GPT recently released GPT-OSS ([gpt-oss-20b](https://huggingface.co/openai/gpt-oss-20b) and [gpt-oss-120b](https://huggingface.co/openai/gpt-oss-120b)) two state-of-the-art open-weight language models that deliver strong real-world performance at low cost. Available under the flexible Apache 2.0 license, these models outperform similarly sized open models on reasoning tasks, demonstrate strong tool use capabilities, and are optimized for efficient deployment on consumer hardware.

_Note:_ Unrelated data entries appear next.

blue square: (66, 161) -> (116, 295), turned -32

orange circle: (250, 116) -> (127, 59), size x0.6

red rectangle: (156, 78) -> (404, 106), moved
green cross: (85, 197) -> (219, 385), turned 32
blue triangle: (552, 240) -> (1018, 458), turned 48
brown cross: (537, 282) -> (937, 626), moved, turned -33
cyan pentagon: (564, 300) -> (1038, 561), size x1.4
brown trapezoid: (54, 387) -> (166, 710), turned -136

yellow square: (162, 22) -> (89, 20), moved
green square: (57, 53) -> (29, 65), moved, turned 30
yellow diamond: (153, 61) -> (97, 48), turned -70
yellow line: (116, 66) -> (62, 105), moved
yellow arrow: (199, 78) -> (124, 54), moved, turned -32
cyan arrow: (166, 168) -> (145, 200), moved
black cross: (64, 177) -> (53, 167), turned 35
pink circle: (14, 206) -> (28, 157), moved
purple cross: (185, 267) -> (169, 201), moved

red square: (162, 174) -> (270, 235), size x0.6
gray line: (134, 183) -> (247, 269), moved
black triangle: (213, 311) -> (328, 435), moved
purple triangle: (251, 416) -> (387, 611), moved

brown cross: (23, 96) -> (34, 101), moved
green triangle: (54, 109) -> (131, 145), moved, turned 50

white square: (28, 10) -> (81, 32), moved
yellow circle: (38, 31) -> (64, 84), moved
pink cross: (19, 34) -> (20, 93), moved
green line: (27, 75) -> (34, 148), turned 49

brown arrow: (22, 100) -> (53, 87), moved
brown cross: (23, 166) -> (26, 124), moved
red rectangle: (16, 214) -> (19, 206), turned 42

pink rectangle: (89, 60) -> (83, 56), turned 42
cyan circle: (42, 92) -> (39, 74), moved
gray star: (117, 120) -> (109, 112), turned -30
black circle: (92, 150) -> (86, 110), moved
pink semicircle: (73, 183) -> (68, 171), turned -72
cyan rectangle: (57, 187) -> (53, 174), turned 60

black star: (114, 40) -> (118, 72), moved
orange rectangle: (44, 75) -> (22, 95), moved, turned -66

## What Makes GPT-OSS Special?

GPT-OSS introduces capabilities that set it apart from other open-source LLMs:

* **Mixture of Experts (MoE) Architecture**: The model comes in 20B and 120B parameter variants, but uses MoE to keep active parameters low while maintaining strong capabilities
* **MXFP4 Quantization**: A novel 4-bit floating point format specifically designed for MoE layers, enabling efficient serving
* **Attention Sinks**: Special attention mechanism that allows for longer context lengths without degrading output quality
* **Harmony Response Format**: Built-in support for structured outputs like chain-of-thought reasoning and tool use. See examples from OpenAI [here](https://cookbook.openai.com/articles/openai-harmony)

<Note>
  Please note that in vLLM, you can only run it on NVIDIA H100, H200, B200 as
  well as MI300x, MI325x, MI355x and Radeon AI PRO R9700 as of 6th August 2025
</Note>

This tutorial covers the simplest variation of deploying this model using `vllm serve`. For more control, see the [OpenAI compatible endpoint with vLLM guide](/v4/examples/openai-compatible-endpoint-vllm).

### Project Setup

1. Run the command, `cerebrium init gpt-oss`
2. Edit your toml file with the following settings

```
[cerebrium.deployment]
name = "7-openai-gpt-oss"
python_version = "3.12"
docker_base_image_url = "nvidia/cuda:12.8.1-devel-ubuntu22.04"
disable_auth = true
include = ['./*', 'main.py', 'cerebrium.toml']
exclude = ['.*']
pre_build_commands = [
    "apt-get update",
    "apt-get install -y curl",
    "curl -LsSf https://astral.sh/uv/install.sh | sh",
    "export PATH=\"$HOME/.local/bin:$PATH\" && uv pip install --pre vllm==0.10.1+gptoss --extra-index-url https://wheels.vllm.ai/gpt-oss/ --extra-index-url https://download.pytorch.org/whl/nightly/cu128 --index-strategy unsafe-best-match",
    "uv pip install huggingface_hub[hf_transfer]==0.34"
]

[cerebrium.hardware]
cpu = 8.0
memory = 18.0
compute = "HOPPER_H100"

[cerebrium.scaling]
min_replicas = 0
max_replicas = 5
cooldown = 30
replica_concurrency = 32
scaling_metric = "concurrency_utilization"
scaling

[cerebrium.runtime.custom]
port = 8000
entrypoint = ["sh", "-c", "export HF_HUB_ENABLE_HF_TRANSFER=1 && export VLLM_USER_V1=1 && vllm serve openai/gpt-oss-20b --enforce-eager"]
```

Key configuration details:

* The `docker_base_image_url` is set to the <b>cuda:12.8.1-devel image</b>, which is large but necessary to include all required packages/libraries.
* Pre-build commands install uv (a faster Python package installer) and the required vLLM packages. These commands execute at the start of the build process, before dependency installation begins, making them essential for setting up the build environment. Read more [here](https://docs.cerebrium.ai/container-images/defining-container-images#pre-build-commands).
* Hardware is set to an <b>H100</b> in the <b>us-east-1 region</b>.
* <b>Replica concurrency is 32</b>, meaning a single H100 container handles 32
  concurrent requests.
* `vllm serve` turns the container into an <b>OpenAI compatible server</b> running on <b>port 8000</b>.

### Deploy & Test

Deploy by running `cerebrium deploy`. The environment is created and the model is downloaded.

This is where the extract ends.